Below are some command lines. ([] Indicates space, [] indicates t a B key)

'S/\. $ // G' Delete the row ending with a period

'-E/ABCD/d': Delete the row that contains a B c d.

'S/[] [] [] */[]/G' Delete more than one space and replace it with one space

'S/^ [] [] * // G' Delete the first space in the row

'S/\. [] [] */[]/G' deletes a period followed by two or more spaces, replacing it with a space.

'/^ $/D' Delete empty rows

'S/^. // G' Delete the first character

'S/COL \ (... \) // G' Delete the last three letters followed by C O L

'S/^ \ // G' Delete the first \ from the path \

'S/[]/[] // G' delete all spaces and replace them with the t a B key.

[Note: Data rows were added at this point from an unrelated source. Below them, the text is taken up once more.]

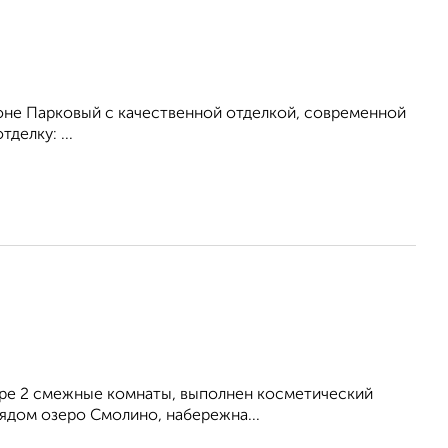
оне Парковый с качественной отделкой, современной
делку: ...
ире 2 смежные комнаты, выполнен косметический
Рядом озеро Смолино, набережна...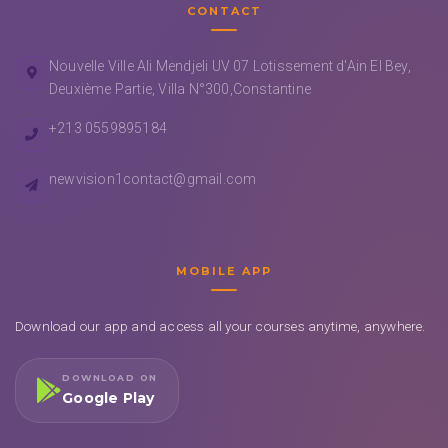
CONTACT
Nouvelle Ville Ali Mendjeli UV 07 Lotissement d'Ain El Bey,
Deuxième Partie, Villa N°300,Constantine
+213 0559895184
newvision1contact@gmail.com
MOBILE APP
Download our app and access all your courses anytime, anywhere.
DOWNLOAD ON
Google Play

'S/^ [] // G' delete all t a B keys at the beginning of the row

'S/[] * // G' delete all t a B keys

If you use s e d to filter files, it is best to divide the problem into several steps, perform the step by step, and execute the test results.

Experience tells us that this is the most effective way to execute a complex task.